The Earl is not at home when Rachel arrives at Pennington Hall. She was warned by his secretary that he is unreliable, that he keeps only some of his appointments. The prerogative of wealth and eccentricity. The drive from London has taken eight hours: congestion around the airport and the north orbital, an accident south of Kendal, all lanes halted until the air ambulance could set down on the carriageway to collect the shattered motorcyclist. As ever, the county’s interior routes move sluggishly: compact dry-stone lanes and dawdling sightseers. A landslide on one of the mountain passes has resulted in road closure, so she must turn back at the barrier and take the longer lakeside road into the western valleys. The fells rise, carrying dead bracken on their slopes the colour of rust. Granite juts through, below gathering cloud. She sets the wipers to intermittent, but the rain is either too heavy or too fine; the rubber blades screech or the screen blurs. The GPS recalculates, asks her to turn round, go back the way she has come. She switches it off and buys a map from a village shop. This is not a part of the district she knows – her home village is on the other side of the mountains.

She is extremely tired by the time she reaches the gate into the estate, nauseous with jetlag and service station coffee. But she’s alert enough to notice the beauty of the place – September’s russet fading in the trees, wet, glistening light on the hills – and to note that the lake would be a good territorial boundary, were this still wilderness. It has not been wilderness since the primeval forest was felled. The gate into the estate is an elaborate wrought-iron affair, bearing a coat of arms. She pulls up next to the intercom, lowers the window, and inhales. Moorland, peat, ferns, water and whatever the water touches: the myrrh of autumn. She’s become used to spruce and sagebrush, the rancid vegetable smell of the paper mill downriver from the Reservation. Cumbria’s signature aroma is immediately recognisable: upland pheromones.
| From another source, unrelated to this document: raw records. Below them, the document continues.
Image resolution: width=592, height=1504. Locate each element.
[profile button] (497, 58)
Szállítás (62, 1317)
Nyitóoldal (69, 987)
She reaches out to press the button, but the gate opens silently. She is being watched on the CCTV. The drive is long and newly gravelled, oak-lined. She passes a tree so old and obese with bark that its lower branches are sagging almost to the ground. Wooden struts have been built underneath to prop them up. Beside the drive a handful of roe deer graze. They raise their heads as she drives by and do not move. In the rain, the red-stone manor looks patched and bloody. Ivy is growing shaggily up the facade, but for a building of its size and age it is far from dereliction. The crenellations are intact; the windows expensively replaced. Thomas Pennington has not suffered hard times, death duties, or insurmountable taxes, it would seem. The building is clearly not a casualty of democratic change like so many of the countryside’s aristocratic behemoths. Perhaps the garden and house are open to the public, or a lucrative tearoom is hidden somewhere behind the maze, bulbs and plant cuttings for sale, wedding hire, the usual schemes. Or perhaps the Earl’s business portfolio has been skilfully updated and he has accounts offshore. Rachel parks at the side of the tower, next to a little blue MG and a utility van, gets out, and stretches. The air is damp and cool. Rooks clamour in the nearby trees. The mountains behind could have been built for aesthetic purposes – it is an incredibly beautiful view.